Extracted entries: Begin
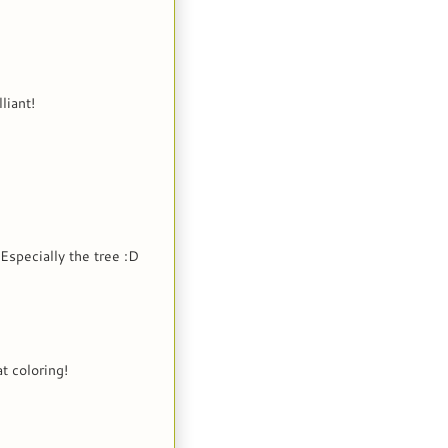
liant!
Especially the tree :D
t coloring!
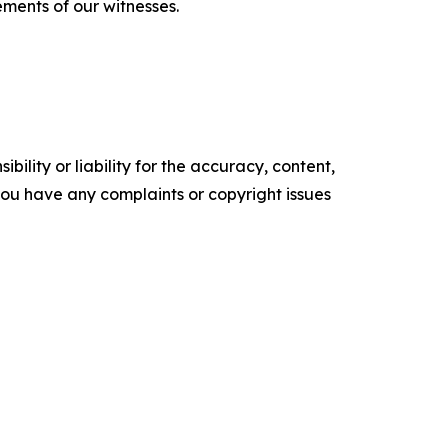
ements of our witnesses.
ility or liability for the accuracy, content,
f you have any complaints or copyright issues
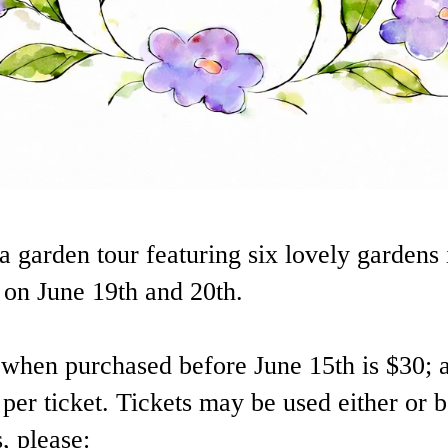
a garden tour featuring six lovely gardens 
on June 19th and 20th.
t when purchased before June 15th is $30; a
 per ticket. Tickets may be used either or 
, please:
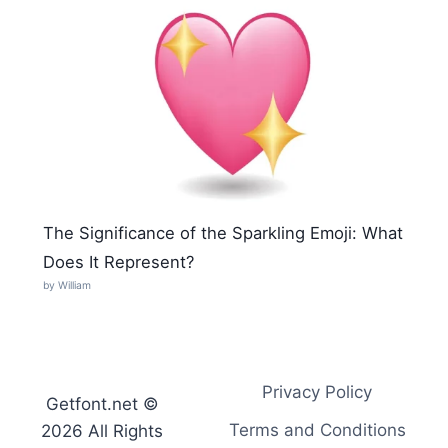
The Significance of the Sparkling Emoji: What
Does It Represent?
by William
Privacy Policy
Getfont.net ©
Terms and Conditions
2026 All Rights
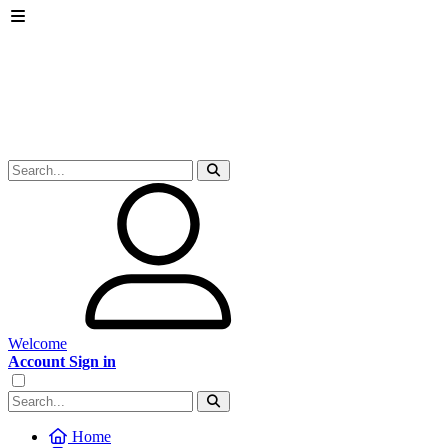
Welcome
Account Sign in
Home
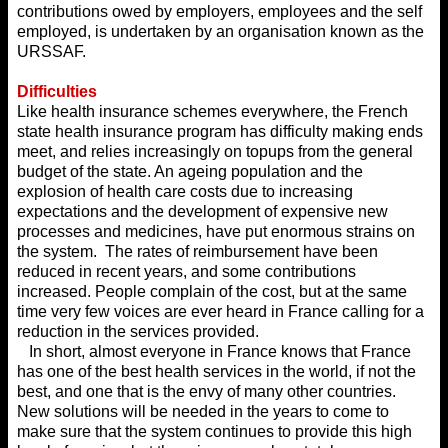
contributions owed by employers, employees and the self
employed, is undertaken by an organisation known as the
URSSAF.
Difficulties
Like health insurance schemes everywhere, the French
state health insurance program has difficulty making ends
meet, and relies increasingly on topups from the general
budget of the state. An ageing population and the
explosion of health care costs due to increasing
expectations and the development of expensive new
processes and medicines, have put enormous strains on
the system. The rates of reimbursement have been
reduced in recent years, and some contributions
increased. People complain of the cost, but at the same
time very few voices are ever heard in France calling for a
reduction in the services provided.
In short, almost everyone in France knows that France
has one of the best health services in the world, if not the
best, and one that is the envy of many other countries.
New solutions will be needed in the years to come to
make sure that the system continues to provide this high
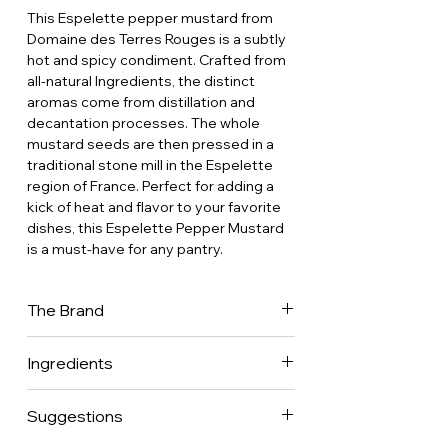
This Espelette pepper mustard from
Domaine des Terres Rouges is a subtly
hot and spicy condiment. Crafted from
all-natural Ingredients, the distinct
aromas come from distillation and
decantation processes. The whole
mustard seeds are then pressed in a
traditional stone mill in the Espelette
region of France. Perfect for adding a
kick of heat and flavor to your favorite
dishes, this Espelette Pepper Mustard
is a must-have for any pantry.
The Brand
Domaine des Terres Rouges was
Ingredients
funded in 1990 in Collonges-la-Rouge,
a quaint medieval town in Correze built
Mustard seeds • Water • Vinegar
with red stone, from what The Brand
Suggestions
• Tomato sauce (tomato, salt, citric
name originates. In 2015, The Brand
acid) • Salt • Sugar • Powder of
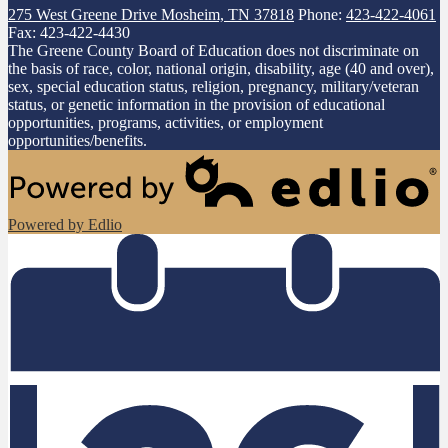
275 West Greene Drive
Mosheim, TN 37818
Phone:
423-422-4061
Fax: 423-422-4430
The Greene County Board of Education does not discriminate on
the basis of race, color, national origin, disability, age (40 and over),
sex, special education status, religion, pregnancy, military/veteran
status, or genetic information in the provision of educational
opportunities, programs, activities, or employment
opportunities/benefits.
Powered by Edlio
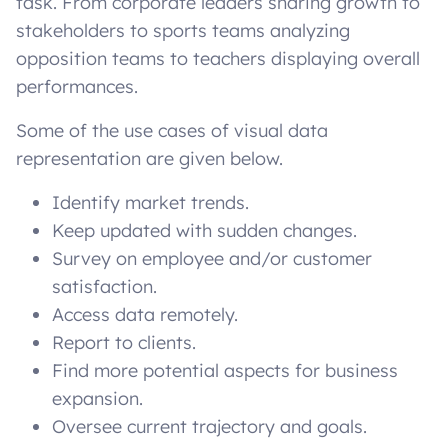
task. From corporate leaders sharing growth to
stakeholders to sports teams analyzing
opposition teams to teachers displaying overall
performances.
Some of the use cases of visual data
representation are given below.
Identify market trends.
Keep updated with sudden changes.
Survey on employee and/or customer
satisfaction.
Access data remotely.
Report to clients.
Find more potential aspects for business
expansion.
Oversee current trajectory and goals.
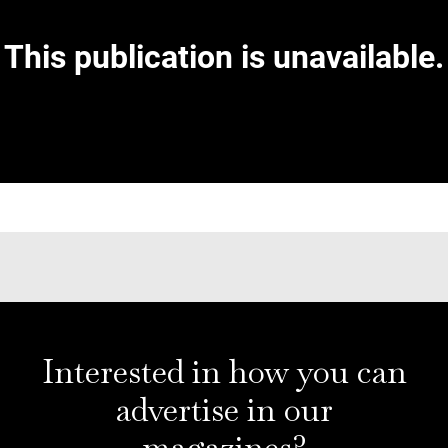
Interested in how you can
advertise in our
magazines?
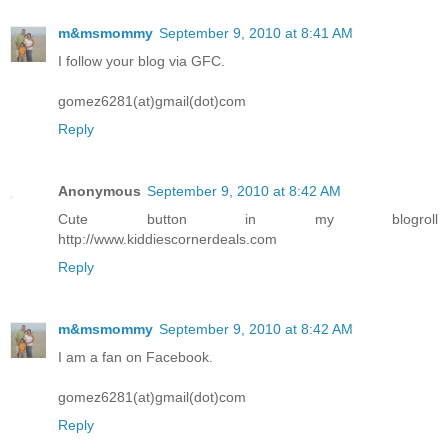
m&msmommy
September 9, 2010 at 8:41 AM
I follow your blog via GFC.
gomez6281(at)gmail(dot)com
Reply
Anonymous
September 9, 2010 at 8:42 AM
Cute button in my blogroll
http://www.kiddiescornerdeals.com
Reply
m&msmommy
September 9, 2010 at 8:42 AM
I am a fan on Facebook.
gomez6281(at)gmail(dot)com
Reply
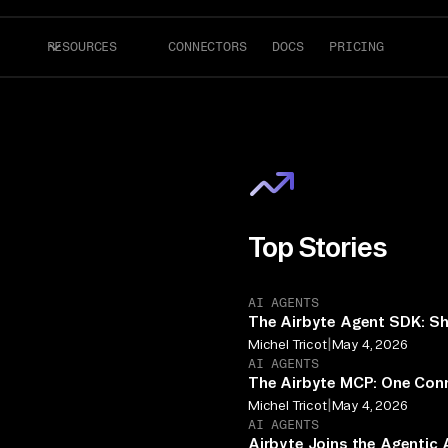
RESOURCES
CONNECTORS
DOCS
PRICING
Top Stories
AI AGENTS
The Airbyte Agent SDK: Sh
|
Michel Tricot
May 4, 2026
AI AGENTS
The Airbyte MCP: One Conn
|
Michel Tricot
May 4, 2026
AI AGENTS
Airbyte Joins the Agentic 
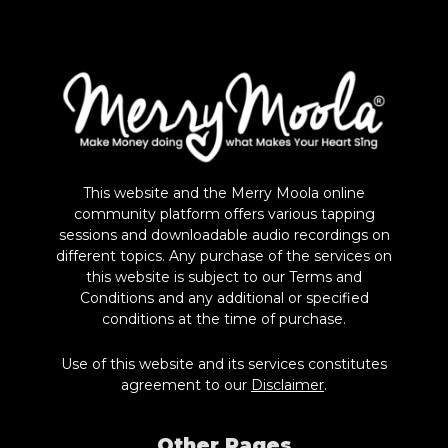
This website and the Merry Moola online
community platform offers various tapping
sessions and downloadable audio recordings on
different topics. Any purchase of the services on
this website is subject to our Terms and
Conditions and any additional or specified
conditions at the time of purchase.
Use of this website and its services constitutes
agreement to our
Disclaimer
.
Other Pages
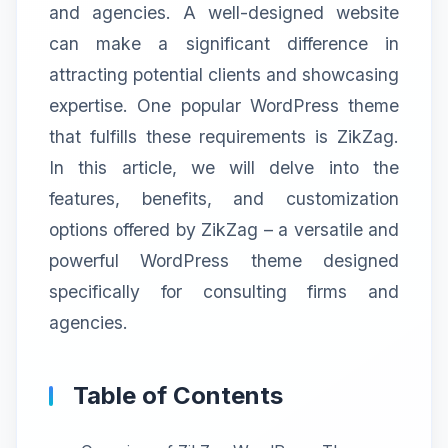
and agencies. A well-designed website
can make a significant difference in
attracting potential clients and showcasing
expertise. One popular WordPress theme
that fulfills these requirements is ZikZag.
In this article, we will delve into the
features, benefits, and customization
options offered by ZikZag – a versatile and
powerful WordPress theme designed
specifically for consulting firms and
agencies.
Table of Contents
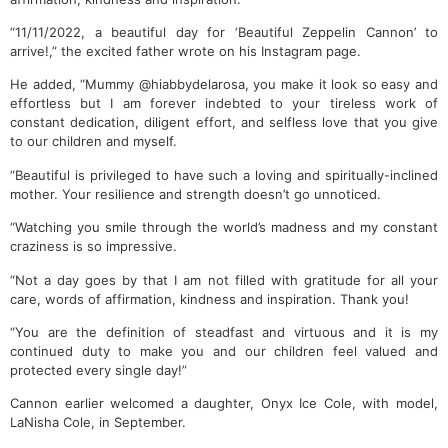
“11/11/2022, a beautiful day for ‘Beautiful Zeppelin Cannon’ to
arrive!,” the excited father wrote on his Instagram page.
He added, “Mummy @hiabbydelarosa, you make it look so easy and
effortless but I am forever indebted to your tireless work of
constant dedication, diligent effort, and selfless love that you give
to our children and myself.
“Beautiful is privileged to have such a loving and spiritually-inclined
mother. Your resilience and strength doesn’t go unnoticed.
“Watching you smile through the world’s madness and my constant
craziness is so impressive.
“Not a day goes by that I am not filled with gratitude for all your
care, words of affirmation, kindness and inspiration. Thank you!
“You are the definition of steadfast and virtuous and it is my
continued duty to make you and our children feel valued and
protected every single day!”
Cannon earlier welcomed a daughter, Onyx Ice Cole, with model,
LaNisha Cole, in September.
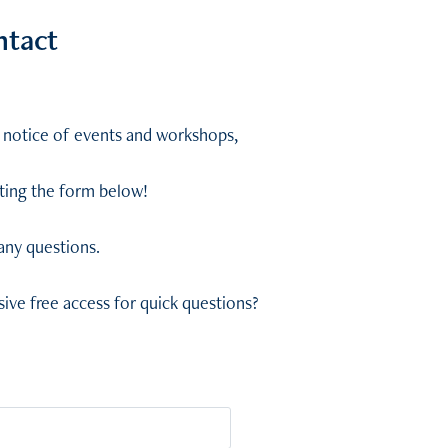
ntact
ly notice of events and workshops,
eting the form below!
 any questions.
ive free access for quick questions?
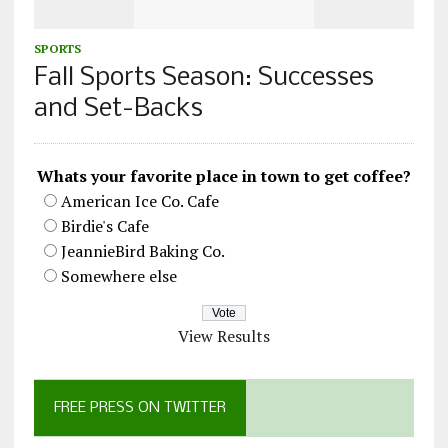
SPORTS
Fall Sports Season: Successes
and Set-Backs
Whats your favorite place in town to get coffee?
American Ice Co. Cafe
Birdie's Cafe
JeannieBird Baking Co.
Somewhere else
View Results
FREE PRESS ON TWITTER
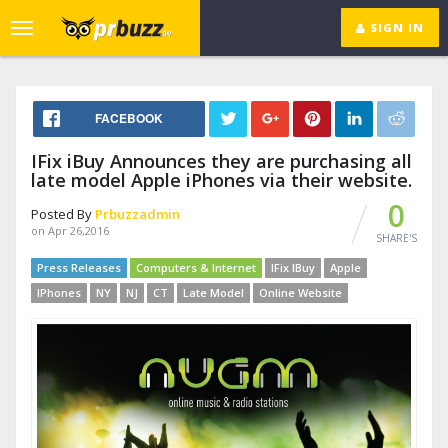
SIGN IN
Toggle
navigation
FACEBOOK
IFix iBuy Announces they are purchasing all
late model Apple iPhones via their website.
0
Posted By
Prbuzzadmin
on Apr 26,2016
SHARE'S
Press Releases
Computers & Internet
IFix IBuy
Apple
IPhones
NY
NJ
CT
Late Model
Online Website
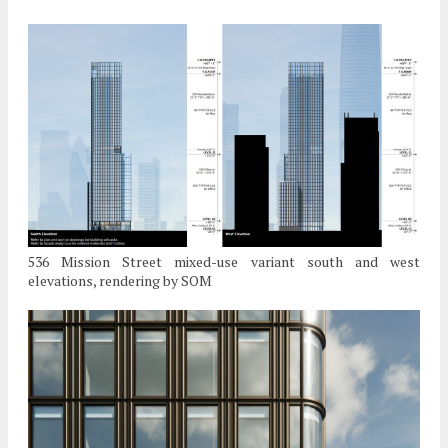
536 Mission Street mixed-use variant south and west
elevations, rendering by SOM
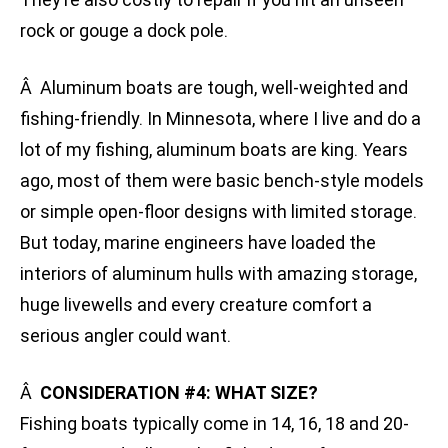
rock or gouge a dock pole.
Â Aluminum boats are tough, well-weighted and
fishing-friendly. In Minnesota, where I live and do a
lot of my fishing, aluminum boats are king. Years
ago, most of them were basic bench-style models
or simple open-floor designs with limited storage.
But today, marine engineers have loaded the
interiors of aluminum hulls with amazing storage,
huge livewells and every creature comfort a
serious angler could want.
Â
CONSIDERATION #4: WHAT SIZE?
Fishing boats typically come in 14, 16, 18 and 20-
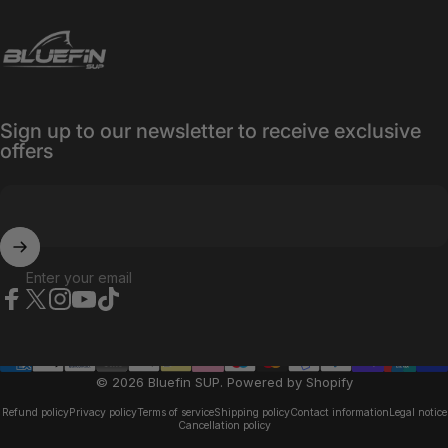
Bluefin SUP
Sign up to our newsletter to receive exclusive
offers
Enter your email
Facebook
X (Twitter)
Instagram
YouTube
TikTok
© 2026 Bluefin SUP.
Powered by Shopify
Refund policy
Privacy policy
Terms of service
Shipping policy
Contact information
Legal notice
Cancellation policy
Extracted entries: End
• **Exercise goal**
Where a line in the material above holds "time", copy that line.

• **Expected output**
time very few voices are ever heard in France calling for a
conditions at the time of purchase.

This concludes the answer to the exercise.